MarketWatch of the Wall Street Journal reported that the number of college students seeking counseling and financial support is on the rise this fall.
This is a disturbing trend that could continue to increase as college costs rise, unemployment among recent college graduates remains high, and students enter the job market financially illiterate.
“ComPsych Corp., Chicago, the provider of employee-assistance programs gets about 150,000 calls a year from people in the 18- to 24-year-old age group.
“A growing number of students are worried about student loans, and many are getting less financial support from parents, says a ComPsych spokeswoman. More of the calls have an overtone of crisis, compared with the past: while students three years ago used to call about college planning, saving and budgeting, more calls now are about debt and bad credit histories, according to ComPsych data,” notes the article’s author.

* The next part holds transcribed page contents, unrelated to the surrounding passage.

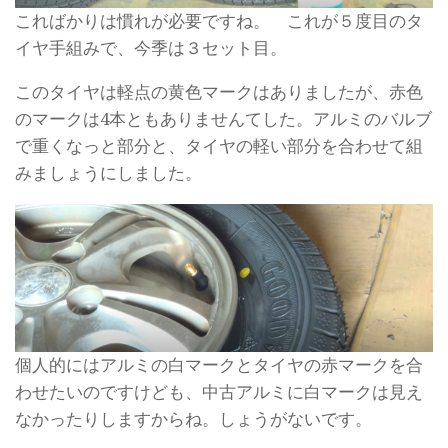
こればかりは慣れが必要ですね。 これが５度目のタ
イヤ手組みで、今季は３セット目。
このタイヤは軽点の黄色マークはありましたが、赤色
のマークは4本ともありませんてした。アルミのバルブ
で重くなっと部分と、タイヤの軽い部分を合わせて組
みましょうにしました。
個人的にはアルミの白マークとタイヤの赤マークを合
わせたいのですけども、中古アルミに白マークは見え
なかったりしますからね。しょうがないです。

College students are already burdened with important life decisions like choosing a major. Adding financial stress to the anxiety of choosing the right college major increases the risk of depression, anxiety and stress. Many students turn to unhealthy coping mechanisms.
The article notes,
“Depression, anxiety and stress typically rise when teens enter college, and the risk is highest among students who try to cope in unhealthy ways, such as abusing cigarettes, alcohol, or drugs (think “Animal House”); denying they have any problems, or blaming themselves for their difficulties, according to a University of Kentucky study published earlier this year in the journal Issues in Mental Health Nursing.”
Students who discover their passions and purpose and become financially literate avoid the stress associated with selecting the right college major paying for it all. The keys to a relatively stress-free college experience are knowing your passions and purpose as well as becoming financially literate.